> _Instructions to follow_
Where does the word "Porsche" appear in the entries below? Copy each line that holds it.

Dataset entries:
--- --- ---
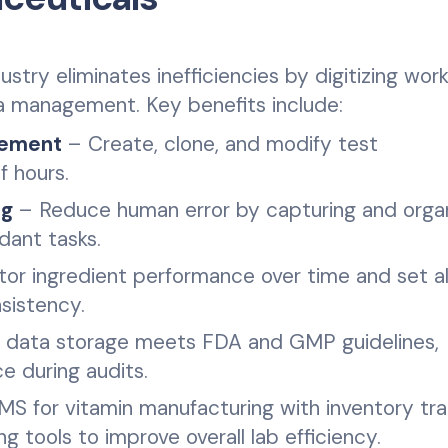
stry eliminates inefficiencies by digitizing work
ta management. Key benefits include:
gement
– Create, clone, and modify test
f hours.
ng
– Reduce human error by capturing and organ
ndant tasks.
or ingredient performance over time and set al
sistency.
 data storage meets FDA and GMP guidelines,
e during audits.
S for vitamin manufacturing with inventory tra
g tools to improve overall lab efficiency.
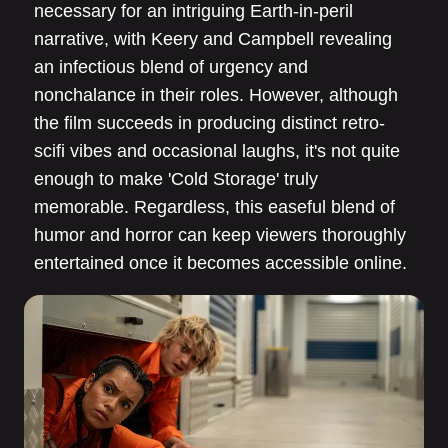
necessary for an intriguing Earth-in-peril
narrative, with Keery and Campbell revealing
an infectious blend of urgency and
nonchalance in their roles. However, although
the film succeeds in producing distinct retro-
scifi vibes and occasional laughs, it's not quite
enough to make 'Cold Storage' truly
memorable. Regardless, this easeful blend of
humor and horror can keep viewers thoroughly
entertained once it becomes accessible online.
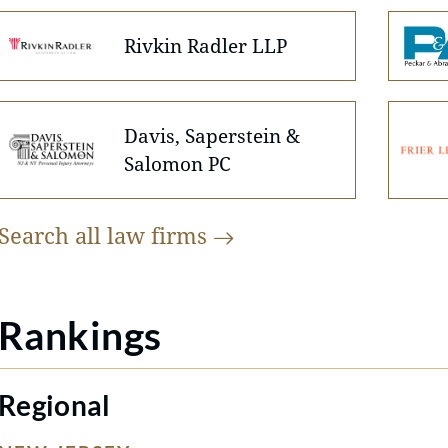
Rivkin Radler LLP
Davis, Saperstein &
Salomon PC
Search all law
firms
Rankings
Regional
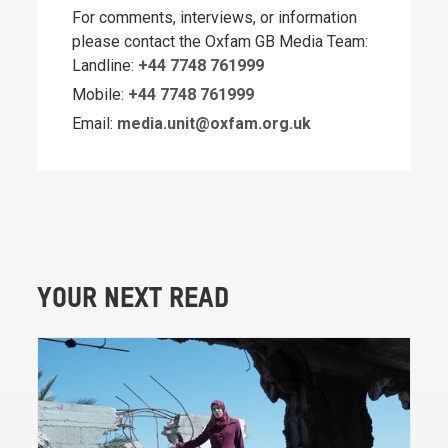
For comments, interviews, or information
please contact the Oxfam GB Media Team:
Landline:
+44 7748 761999
Mobile:
+44 7748 761999
Email:
media.unit@oxfam.org.uk
YOUR NEXT READ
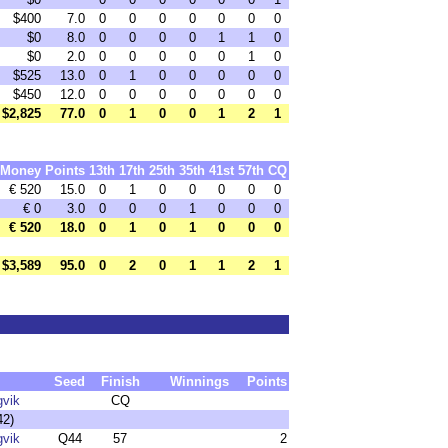
$400
7.0
0
0
0
0
0
0
0
$0
8.0
0
0
0
0
1
1
0
$0
2.0
0
0
0
0
0
1
0
$525
13.0
0
1
0
0
0
0
0
$450
12.0
0
0
0
0
0
0
0
$2,825
77.0
0
1
0
0
1
2
1
Money
Points
13th
17th
25th
35th
41st
57th
CQ
€ 520
15.0
0
1
0
0
0
0
0
€ 0
3.0
0
0
0
1
0
0
0
€ 520
18.0
0
1
0
1
0
0
0
$3,589
95.0
0
2
0
1
1
2
1
Seed
Finish
Winnings
Points
gvik
CQ
42)
gvik
Q44
57
2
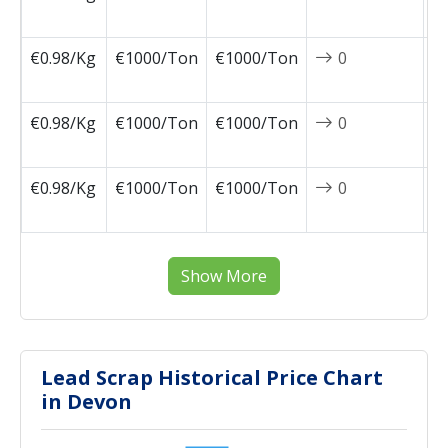
0
€0.98/Kg
€1000/Ton
€1000/Ton
0
2
0
€0.98/Kg
€1000/Ton
€1000/Ton
0
2
0
€0.98/Kg
€1000/Ton
€1000/Ton
0
2
0
Show More
Lead Scrap Historical Price Chart
in Devon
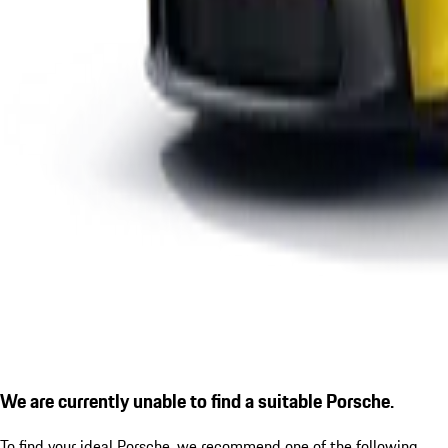
We are currently unable to find a suitable Porsche.
To find your ideal Porsche, we recommend one of the following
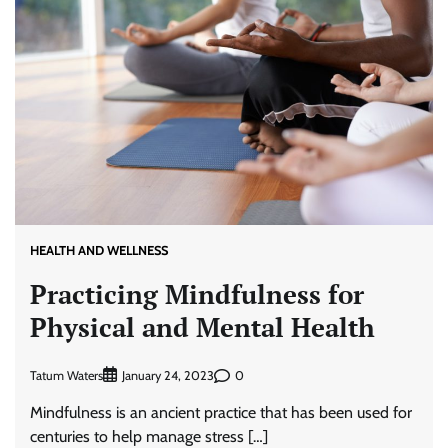
HEALTH AND WELLNESS
Practicing Mindfulness for
Physical and Mental Health
Tatum Waters
0
January 24, 2023
Mindfulness is an ancient practice that has been used for
centuries to help manage stress […]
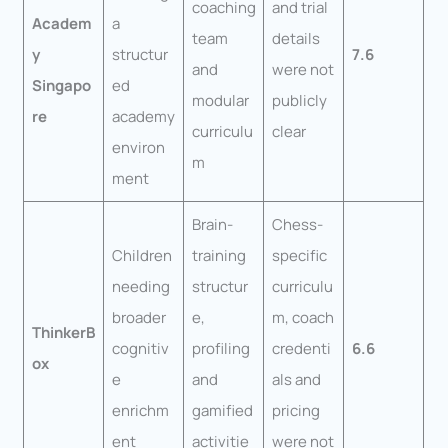
coaching
and trial
Academ
a
team
details
y
structur
7.6
and
were not
Singapo
ed
modular
publicly
re
academy
curriculu
clear
environ
m
ment
Brain-
Chess-
Children
training
specific
needing
structur
curriculu
broader
e,
m, coach
ThinkerB
cognitiv
profiling
credenti
6.6
ox
e
and
als and
enrichm
gamified
pricing
ent
activitie
were not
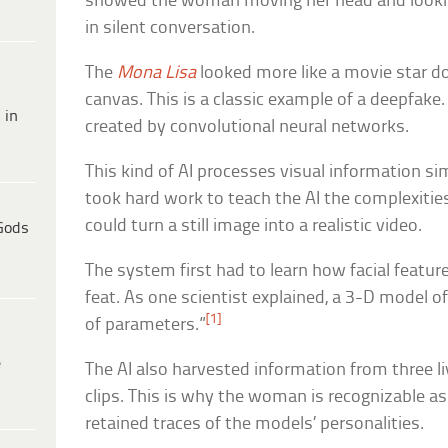
showed the woman moving her head and lookin
in silent conversation.
The
Mona Lisa
looked more like a movie star do
canvas. This is a classic example of a deepfake. 
 in
created by convolutional neural networks.
This kind of AI processes visual information sim
took hard work to teach the AI the complexitie
could turn a still image into a realistic video.
Gods
The system first had to learn how facial featu
feat. As one scientist explained, a 3-D model of
[1]
of parameters.”
e
The AI also harvested information from three l
clips. This is why the woman is recognizable a
retained traces of the models’ personalities.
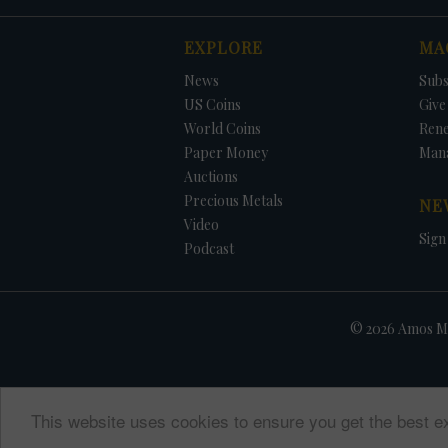
EXPLORE
MA
News
Subs
US Coins
Give 
World Coins
Ren
Paper Money
Man
Auctions
Precious Metals
NE
Video
Sign
Podcast
© 2026 Amos Me
This website uses cookies to ensure you get the best e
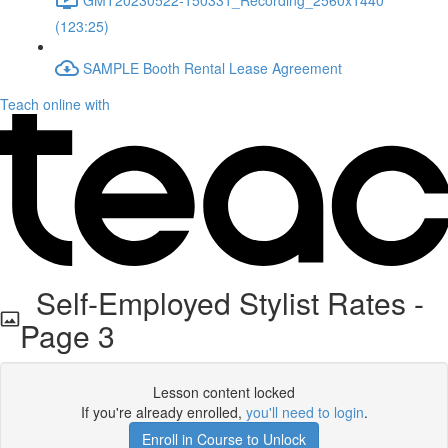
(123:25)
SAMPLE Booth Rental Lease Agreement
Teach online with
Self-Employed Stylist Rates -
Page 3
Lesson content locked
If you're already enrolled,
you'll need to login
.
Enroll in Course to Unlock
--- --- ---
> _Task output_
We are currently unable to find a suitable Porsche.
To find your ideal Porsche, we recommend one of the following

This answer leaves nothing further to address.